Bewiesen haben die Erfinder des Neuromarketings jedoch – das muss man ihnen zugestehen – dass man mit geschickten Formulierungen und Ausnutzen des magischen Glaubens an die Hirnforschung, erfolgreich Marketing betreiben kann. Diese Kompetenz kann man ihnen also nicht abstreiten und möglicherweise ist der Erfolg auch gerade darauf zurück zu führen, dass sie etwas Kompliziertes extrem vereinfacht haben. Der Pilot dankt es, wenn ihm nicht zu viel Mühe beim Nachdenken abverlangt wird. Ob vereinfachte Formeln aber helfen, wirkungsvollere Werbung zu gestalten, ist fragwürdig.
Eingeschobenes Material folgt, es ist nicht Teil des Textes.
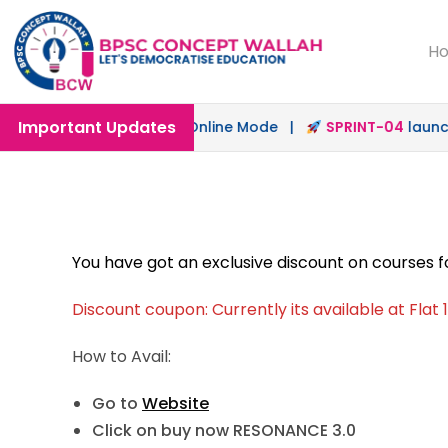
H
Important Updates
h
launched in Offline & Online Mode |
SPRINT-04
launched
You have got an exclusive discount on courses 
Discount coupon: Currently its available at Flat
How to Avail:
Go to
Website
Click on buy now RESONANCE 3.0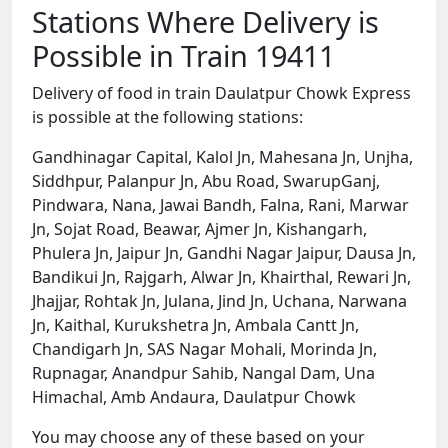
Stations Where Delivery is
Possible in Train 19411
Delivery of food in train Daulatpur Chowk Express
is possible at the following stations:
Gandhinagar Capital, Kalol Jn, Mahesana Jn, Unjha,
Siddhpur, Palanpur Jn, Abu Road, SwarupGanj,
Pindwara, Nana, Jawai Bandh, Falna, Rani, Marwar
Jn, Sojat Road, Beawar, Ajmer Jn, Kishangarh,
Phulera Jn, Jaipur Jn, Gandhi Nagar Jaipur, Dausa Jn,
Bandikui Jn, Rajgarh, Alwar Jn, Khairthal, Rewari Jn,
Jhajjar, Rohtak Jn, Julana, Jind Jn, Uchana, Narwana
Jn, Kaithal, Kurukshetra Jn, Ambala Cantt Jn,
Chandigarh Jn, SAS Nagar Mohali, Morinda Jn,
Rupnagar, Anandpur Sahib, Nangal Dam, Una
Himachal, Amb Andaura, Daulatpur Chowk
You may choose any of these based on your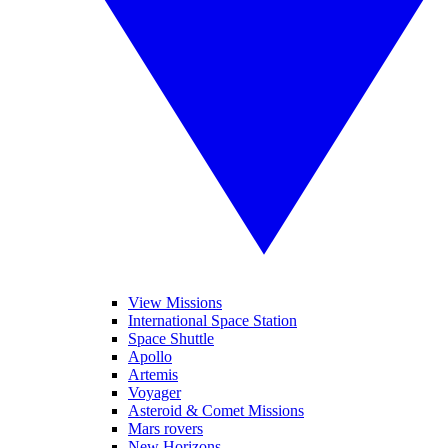
View Missions
International Space Station
Space Shuttle
Apollo
Artemis
Voyager
Asteroid & Comet Missions
Mars rovers
New Horizons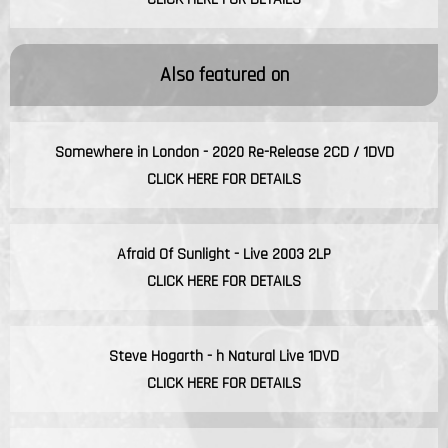
Also featured on
Somewhere in London - 2020 Re-Release 2CD / 1DVD
CLICK HERE FOR DETAILS
Afraid Of Sunlight - Live 2003 2LP
CLICK HERE FOR DETAILS
Steve Hogarth - h Natural Live 1DVD
CLICK HERE FOR DETAILS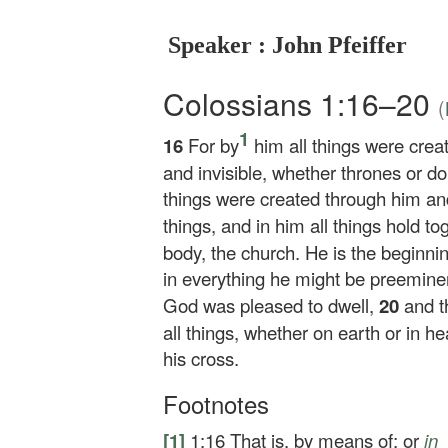
Speaker : John Pfeiffer
Colossians 1:16–20
(
1
16
For by
him all things were creat
and invisible, whether thrones or do
things were created through him an
things, and in him all things hold to
body, the church. He is the beginnin
in everything he might be preemine
God was pleased to dwell,
20
and t
all things, whether on earth or in 
his cross.
Footnotes
[1]
1:16
That is,
by
means of; or
in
Tipp: Wenn Sie das nächste Mal etwas über Neuromarketing lesen, machen Sie einfach mal das Experiment und lesen alle Sätze, in denen etwas zur Hirnforschung steht, nicht mit. Sie werden vermutlich denselben Erkenntnisgewinn haben. Oder versuchen Sie sich nach dem Lesen daran zu erinnern, wie das nochmal genau war mit der Amygdala etc. Oder überlegen Sie, wie Sie einem anderen allein mit den im Text aufgeführten Erkenntnissen aus der Hirnforschung (also ohne die anderen Erkenntnisse, die aus der klassischen Psychologie stammen) erklären können, wie er konkret eine gute Marketingkampagne auf die Beine stellen kann. Die Absätze zur Hirnforschung sind meist so abstrakt und für eine konkrete Problemstellung so irrelevant, dass man sie sich kaum merken kann und allein mit ihrer Hilfe auch nichts erklären kann.